Interlocutory orders are orders passed by a court during the pendency of a suit, which do not determine the substantive rights of the parties in respect of the subject-matter of the suit or terminate the suit, but relate to the protection or otherwise of the subject-matter of the suit.
They are also passed in the course of execution proceedings after the judgment has been obtained. In short they relate to the matters of procedure as they arise either during the trial of the suit or in the course of execution proceedings.
They are passed to assist the parties in the prosecution of their case, or for the purpose of protecting the subject-matter of the suit, or for ensuring the determination of the merits of the case.

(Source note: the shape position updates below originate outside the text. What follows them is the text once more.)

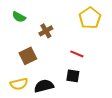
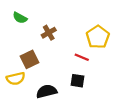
yellow pentagon: (90, 18) -> (98, 37), moved
yellow semicircle: (19, 84) -> (16, 79), moved

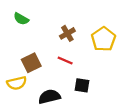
brown cross: (49, 33) -> (67, 33), moved
red line: (82, 57) -> (65, 61), moved

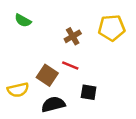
yellow pentagon: (103, 39) -> (112, 28), moved, turned 30
brown square: (31, 63) -> (47, 75), moved, turned -30

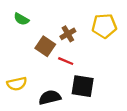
brown square: (47, 75) -> (45, 46), moved
black square: (89, 92) -> (83, 86), size x1.5

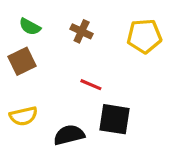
brown cross: (68, 34) -> (82, 31), moved, turned -35
brown square: (45, 46) -> (22, 61), moved, turned 30

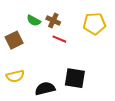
green semicircle: (30, 27) -> (34, 21), moved
red line: (91, 85) -> (59, 39), moved

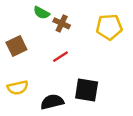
green semicircle: (34, 21) -> (41, 13), moved
red line: (59, 39) -> (60, 57), moved, turned -56

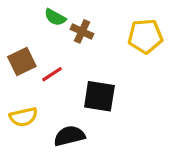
red line: (60, 57) -> (52, 74), moved
black square: (87, 90) -> (99, 96), moved

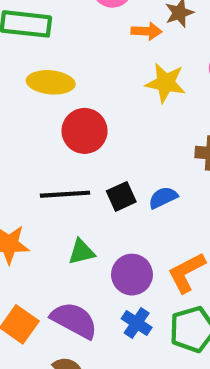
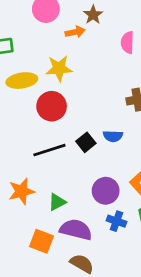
yellow star: (166, 83) -> (59, 68), moved
blue semicircle: (163, 198) -> (113, 136), turned -138
green triangle: (81, 252) -> (57, 202), moved

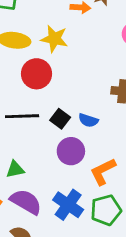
black square: (86, 142) -> (60, 119), turned -30
purple circle: (106, 191) -> (71, 151), moved
blue cross: (117, 221) -> (68, 205), size x1.5

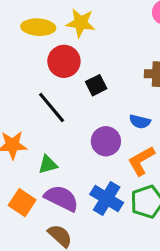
black line: (22, 116) -> (52, 107), turned 56
black square: (60, 119) -> (96, 85), moved, turned 30
blue semicircle: (88, 120) -> (140, 122), moved

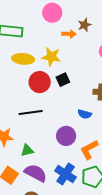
black square: (96, 85) -> (63, 80), moved
black line: (52, 107) -> (31, 113), turned -60
blue semicircle: (140, 122) -> (85, 114), moved

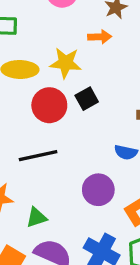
orange arrow: (69, 34) -> (100, 37), moved

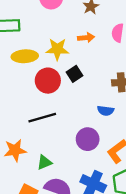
orange arrow: (100, 37) -> (86, 38), moved

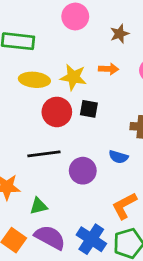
black square: (75, 74) -> (89, 109), turned 35
purple circle: (88, 139) -> (83, 171), moved

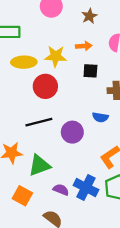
black square: (89, 109) -> (90, 71), moved
green triangle: (39, 206) -> (39, 165), size x1.5
purple semicircle: (50, 237) -> (61, 190), moved, size x0.6

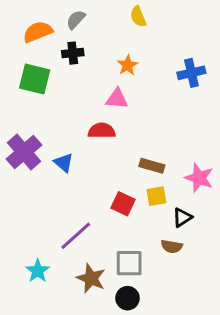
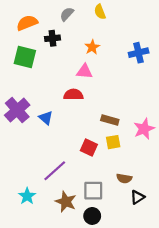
gray semicircle: (76, 20) -> (67, 14), moved
pink star: (199, 178) -> (144, 129), turned 30
black triangle: (182, 217) -> (137, 197), moved

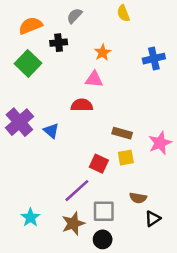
yellow semicircle: (100, 12) -> (123, 13), moved
green square: (25, 57) -> (28, 63), turned 30
purple line: (55, 171) -> (77, 191), moved
brown star: (66, 202) -> (73, 224), turned 30

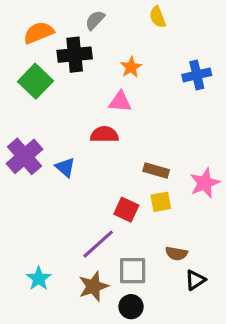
black cross: (59, 43) -> (75, 55), size x1.5

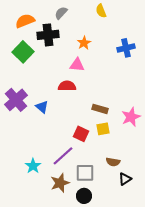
cyan star: (39, 278) -> (33, 166), moved

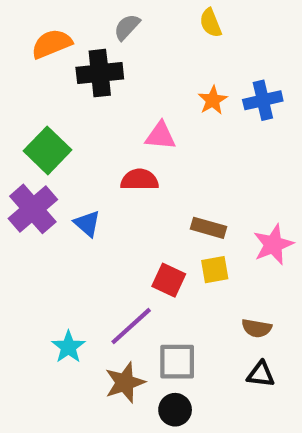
orange star: (84, 43) -> (213, 100), moved
green square: (23, 52) -> (47, 150), moved
brown semicircle: (113, 162) -> (257, 328), moved
black triangle: (125, 179) -> (261, 374), turned 40

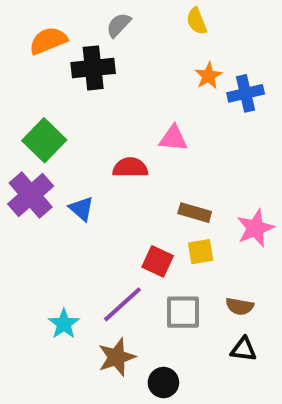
orange star: (213, 100) -> (208, 76), moved
pink triangle: (160, 136) -> (173, 138), moved
gray square: (177, 362) -> (183, 312), moved

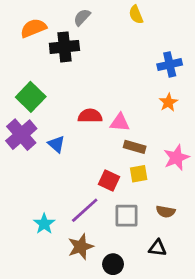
orange star: (208, 76) -> (168, 102), moved
pink triangle: (173, 138) -> (120, 122), moved
black triangle: (244, 349) -> (158, 248), moved

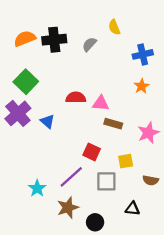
yellow semicircle: (136, 15) -> (114, 27), moved
gray semicircle: (82, 17) -> (89, 44), moved
orange semicircle: (33, 28) -> (25, 39), moved
yellow square: (139, 174) -> (126, 161), moved
brown semicircle: (166, 212) -> (151, 180), moved

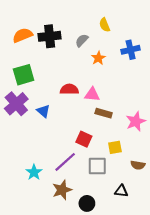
green square: (26, 82) -> (24, 75), turned 30
orange star: (142, 86) -> (98, 58), moved

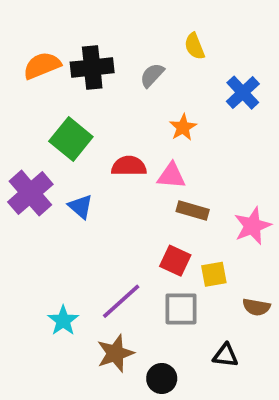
blue cross: (131, 50) -> (243, 93), turned -30
orange star: (98, 58) -> (183, 127), moved
green square: (24, 75) -> (71, 139), moved, turned -35
red square: (84, 139) -> (175, 261), moved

Rules 6 to 10 of Order 39 mention certain interlocutory orders. The court has the power to order interim sale of movable property, which is the subject-matter of the suit or is attached before judgment in such suit, which is subject to speedy and natural decay.
It can order the detention, preservation or inspection of any property which is the subject-matter of such suit. Similarly, when the land in suit is liable to Government revenue or is tenure liable to sale and the party in possession neglects to pay the revenue or rent, the court may order any other party to the suit in case of sale of the land to be put in immediate possession of the property.
Where the subject-matter of the suit is money or some other thing capable of delivery, and any party thereto admits that he holds such money or thing as a trustee for another party or that it belongs or is due to another party, the court may order the same to be deposited in court, or delivered to such last named party. Orders directing the appointment of a receiver also fall within the meaning of interlocutory orders.
As a general rule of law on appeal lies against an interlocutory order. But there are interlocutory orders which can be challenged in an appeal against the final decree. They are of such a nature as would or might have induced the court to alter its decision: for instance an order refusing to admit a document which is in law admissible, or to examine a witness, or to issue a commission, or to do some such act which is calculated ultimately to influence the decision of the court on the merits.
Then there are interlocutory orders against which no appeal has been provided for, and even they can be challenged in an appeal from the decree in the manner set forth in Section 105 of the Code of Civil Procedure. That section reads:
“105. 1. Save as otherwise expressly provided no appeal shall lie from any order made by a court in the exercise of its original or appellate jurisdiction, but, where a decree is appealed from, any error, defect or irregularity in any order affecting the decision of the case, may be set forth as a ground of objection in the memorandum of appeal.”
The first part of the sub-section postulates that no appeal shall lay form any order unless such right is expressly provided by the Code. It is provided in Section 104 and Order 43, R. 1 (already discussed in answer to question No. 6).
The second part of the sub-section provides that if a party does not appeal from an interlocutory order either because no appeal is permissible or because the party does not elect to file an appeal where it is permissible, the party may wait until the whole cause has been decided and make objections against the interlocutory order in the memorandum of appeal filed against the decree in the suit in which the interlocutory order was made, if the error, defect or irregularity in making the same effects the decision of the case on the merits.
The error, defect or irregularly within the meaning of Section 105 must mean an error, defect or irregularity in procedure in law and not in matter of fact.
In case of execution proceeding also every order passed by an execution court in the course of a proceeding under Section 47 does not necessarily amount to a decree so as to be appealable.
In order to amount to a decree the order must be the formal expression of an adjudication which so far as regards the court expressing it conclusively determines the rights of the parties with regard to the matters in controversy.
Interlocutory orders in execution proceedings which merely express the opinion of the court without finally determining the rights of the parties are not, therefore, appealable.
No revision lies against interlocutory orders which are appealable. As regards non-appealable orders the question arises whether they come within the terms of Section 115.
The words used in the section are “case decided” and there is a conflict of judicial opinion with regard to the meaning of this expression. The High Courts of Allahabad and Lahore have held that the world “case” does not include an issue or part of a case and, according to them; the High Court cannot interfere in revision in interlocutory orders.
The Calcutta High Court, however, has taken the opposite view. According to it, the word “case” is wide enough to include an interlocutory order and as such according to that Court, the High Court can interfere in revision in respect of non-appealable interlocutory orders.
The controversy has, however, been set at rest by the authoritative decision of the Supreme Court to the effect that the expression ‘case’ includes a part of a proceeding and that an interlocutory order holding that the plaintiffs suit for the recovery of money advanced to the defendant was not maintainable must be regarded as a “case which has been decided.” [S.S. Khanna v. F.J. Dillon, 1973 A.L.J., 1068],
The High Court shall not, however, under Section 115, vary or reverse any order made, or any order deciding an issue, in the cause of a suit or other proceeding, except where the order if it had been made in favour of the party applying for revision, would have finally disposed of the suit or other proceedings. (S. 115: Proviso).
A revision shall not operate as a stay of suit or other proceeding before the court except where such suit or other proceeding is stayed by the High Court. [S. 115 (3)].